*Assignment:* A verbatim printing of the entries that follow is needed; pictures must not appear in it.

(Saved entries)

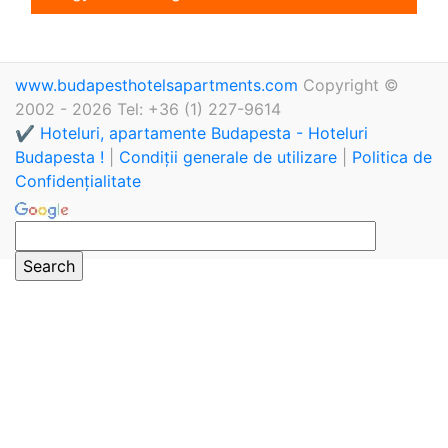
www.budapesthotelsapartments.com
Copyright ©
2002 - 2026 Tel: +36 (1) 227-9614
✔️ Hoteluri, apartamente Budapesta - Hoteluri
Budapesta !
|
Condiții generale de utilizare
|
Politica de
Confidențialitate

*Finished task:*
www.budapesthotelsapartments.com
Copyright ©
2002 - 2026 Tel: +36 (1) 227-9614
✔️ Hoteluri, apartamente Budapesta - Hoteluri
Budapesta !
|
Condiții generale de utilizare
|
Politica de
Confidențialitate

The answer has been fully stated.